Pretty complex, ehh? Simply choosing what seems the best at each step you take.

Now, let's think about the number of computations we got to do here.

  • At each step we got to decide between $m$ possible states, computing the probability $P(\mathbf{x}_k | z_k = z)P(z_k = z | z_{k-1} = \hat{z}_{k-1})$ for each one of them. This is required so that we know which one to choose for our next state. That is; at each step we do $m$ computations.
  • We make the above choice until we reach the end, and so we this is $n$ steps.

This leads us to a complexity of $\Theta (mn)$, where

  • $m$ is number of possible states
  • $n$ is number of steps/observations

Unfortunately we're not done yet. We've performed $m*n$ operations, but what if the initial probability of the state we chose first, $\hat{z}_1$, has "horrible" probabilites as soon as you get past the first step?! Maybe if we set $z_1$ equal to some other value, we would get a much better probability in the end?

Hence, smart as we are, we go "Okay, let's try again, but this time we choose the second best initial state!". And because we're running out of notation, we call this $\hat{z}_1^{(2)}$. Yeah I know, it's pretty bad, but you get the picture. The $(2)$ denotes that this is the 2nd try until we've either realized that it's worse than our current $\hat{z}_1$, in which case we discard the new value, or we realize it's in fact better, and so we simply replace it, i.e. set $\hat{z}_1 = \hat{z}_1^{(2)}$, also replacing the probability.

But how do we decide that the new suggested value is better? By walking through the path again, of course!
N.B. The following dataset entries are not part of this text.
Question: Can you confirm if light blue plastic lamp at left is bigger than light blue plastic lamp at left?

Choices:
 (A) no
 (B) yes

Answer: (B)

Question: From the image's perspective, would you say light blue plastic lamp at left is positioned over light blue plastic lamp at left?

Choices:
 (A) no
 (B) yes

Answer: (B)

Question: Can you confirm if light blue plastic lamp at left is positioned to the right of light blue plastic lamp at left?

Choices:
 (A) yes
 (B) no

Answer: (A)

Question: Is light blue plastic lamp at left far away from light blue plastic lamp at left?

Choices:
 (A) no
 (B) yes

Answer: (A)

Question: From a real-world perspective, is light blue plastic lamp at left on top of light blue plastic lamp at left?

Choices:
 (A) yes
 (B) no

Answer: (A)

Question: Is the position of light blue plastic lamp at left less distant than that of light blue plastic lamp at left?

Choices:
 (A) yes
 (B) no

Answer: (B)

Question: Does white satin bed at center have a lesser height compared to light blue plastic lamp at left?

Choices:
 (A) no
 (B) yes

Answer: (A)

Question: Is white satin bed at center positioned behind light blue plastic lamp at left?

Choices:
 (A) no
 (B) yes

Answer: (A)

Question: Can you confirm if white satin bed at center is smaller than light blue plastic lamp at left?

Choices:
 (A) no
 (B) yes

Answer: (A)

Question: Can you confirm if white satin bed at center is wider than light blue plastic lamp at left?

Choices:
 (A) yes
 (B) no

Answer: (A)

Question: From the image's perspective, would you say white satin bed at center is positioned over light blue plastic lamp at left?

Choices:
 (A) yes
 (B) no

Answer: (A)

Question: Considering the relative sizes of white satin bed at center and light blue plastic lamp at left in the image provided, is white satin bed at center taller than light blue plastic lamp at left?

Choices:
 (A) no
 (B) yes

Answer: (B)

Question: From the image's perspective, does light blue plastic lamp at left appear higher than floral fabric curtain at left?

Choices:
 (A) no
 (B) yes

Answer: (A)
But, this time we're going to try and be smart.

  • If we at some step $t$ reach a node that we visited in our first "walk", we don't have to keep going until the end, but instead we terminate and do the following:
    • Compare the probability of the sub-sequence up until this step that we're currently looking at, with the previous best estimate for this same sub-sequnce, i.e. compare $P(\hat{z}_1^{(2)}, ..., \hat{z}_{t-1}^{(2)}, \hat{z}_t^{(2)}, \hat{z}_{t+1}, ..., \hat{z}_n | \mathbf{X}_{1:n})$ to $P(\hat{z}_1, ..., \hat{z}_{t-1}, \hat{z}_t, \hat{z}_{t+1}, ..., \hat{z}_n | \mathbf{X}_{1:n})$.

    • If the new sub-path is more probable, then we replace our current best estimate for this sub-path, and recompute the joint conditional distribution for the rest of the path.
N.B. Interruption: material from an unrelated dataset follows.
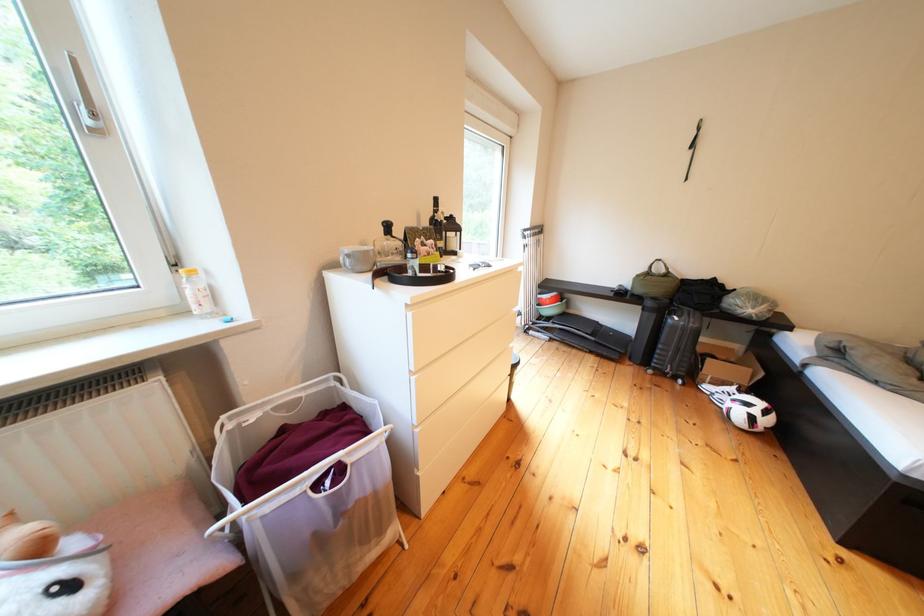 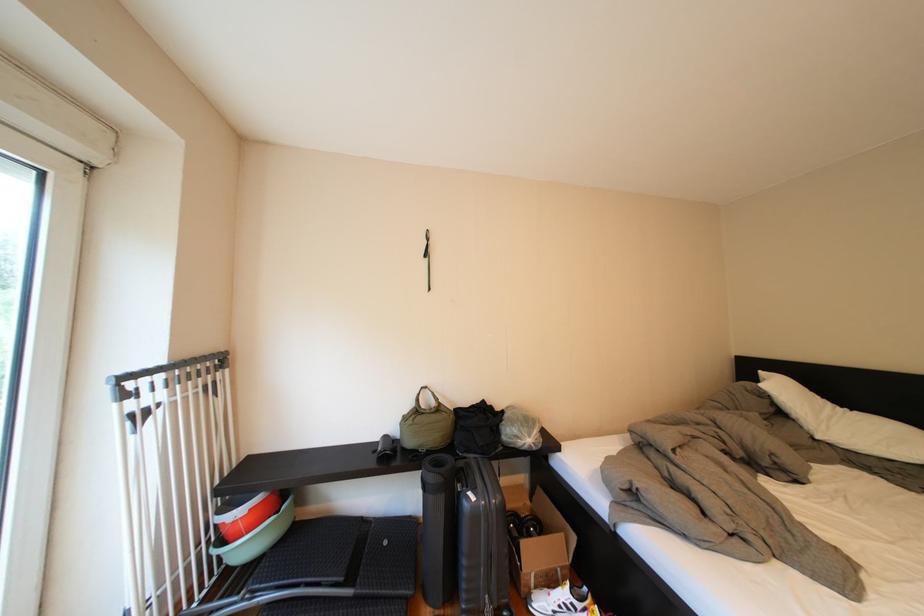 Where in the second image is the point corresponding to the point at 727,371 from the first image?

(544, 557)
      • Simply divide away our previous estimate, and multiply with

      new and better sub-path probability:

      \begin{equation*} P(\hat{z}_1^{(2)}, ..., \hat{z}_{t-1}^{(2)}, \hat{z}_t^{(2)} | \mathbf{X}_{1:n}) \frac{P(\hat{z}_1, ..., \hat{z}_{t-1}, \hat{z}_t, \hat{z}_{t+1}, ..., \hat{z}_n | \mathbf{X}_{1:n})}{P(\hat{z}_1, ..., \hat{z}_{t-1}, \hat{z}_t | \mathbf{X}_{1:n})} \end{equation*} 16

For the sake of clarification, when we use the word sub-path, we're talking about a sequence of states $(z_1, ..., z_k)$ for some $k \leq n$, i.e. all sub-paths start at step $1$, ending at some $k$. We're not talking about sequences starting at any arbitrary $i$.

We repeat the process above for all possible initial states, which gives us another factor of $m$ in the time-complexity. This is due to having to perform the (possibly, see below) $nm$ number of operations we talked about earlier for each initial state, for which there are $m$ different ones.

This means that, at worst, we will not reach any already known / visited sequence, and so will do all the $n$ steps for each possible initial state. For example, consider the case of every state only being able to transition to itself. In such cases we will have a time complexity of $\Theta (n m^2)$ which is still substantially better than $O (m^n)$, the naive approach. But as I said, this is worst case scenario! More often we will find sub-sequences that we already have computed, and so we won't have to do all the $n$ steps for every initial state!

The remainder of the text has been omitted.